For over a year now, Amichai has used this trick to get his hand open. At first, his OT wasn’t bothered by it, but after giving it more thought – she decided she wasn’t so thrilled. She feels he has the capacity to open his hand without the help – he doesn’t need the trick. And truth be told, Amichai has become quite proficient at opening his right hand independently to grasp smaller or thinner objects. The fact that he can do this almost effortlessly today is directly attributed to the countless hours Amichai’s OT has spent working with him and even more importantly – her belief in him that he CAN do it. It is a gift to work with professionals who believe as deeply as I do in Amichai’s capabilities.

Amichai’s OT is top rate. I trust and follow her advice. I encourage Amichai to open his right hand without the help of his left hand as she has instructed, but honestly – and at the risk of getting lectured by her – I don’t necessarily discourage the trick. The irony is not lost on me. I’m the person who will never choose the short cut. I put my head down and just go to work. I preach that hard work will pay off. And when it comes to Amichai’s therapies, I have always made sure that the people working with him know its ok to push him. Bring it.

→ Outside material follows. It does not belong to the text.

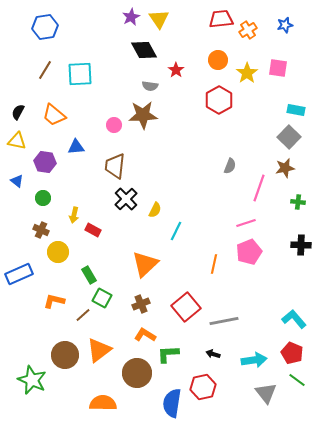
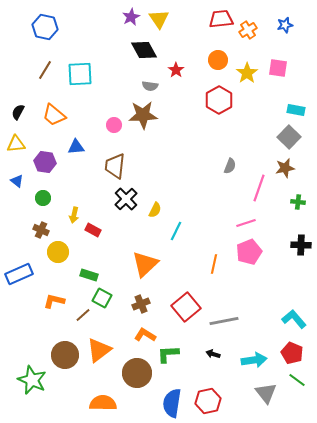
blue hexagon at (45, 27): rotated 20 degrees clockwise
yellow triangle at (17, 141): moved 1 px left, 3 px down; rotated 18 degrees counterclockwise
green rectangle at (89, 275): rotated 42 degrees counterclockwise
red hexagon at (203, 387): moved 5 px right, 14 px down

So why am I letting him off the hook? Because its not that he’s getting away with something – its that he’s figured a way out of the box. When our kids our stuck, we tell them to think and be inventive. We want them to be resourceful. More so, repeatedly I have heard from numerous physical and occupational therapists, that hemis (kids who are hemiplegic) are the hardest to work with – the reason being: they manage just fine. These kids have a functioning body and don’t want to be told how to hold something the right way or walk a certain way – they can figure it out with instincts and creativity…so move out their way.

What I’ve learned as a parent to one of these stubborn hemi kids, is that the real key is finding a balance between providing them with the necessary framework of therapies and then letting them adapt that framework to the real world. Understanding how to modify, revise and then modify again is an imperative lesson of life. Amichai is learning that now and it will serve him well… because in the real world, sometimes you need to be quick on your feet. Sometimes you just need to get the job done in whatever way you can. Sometimes you need a trick or two up your sleeve.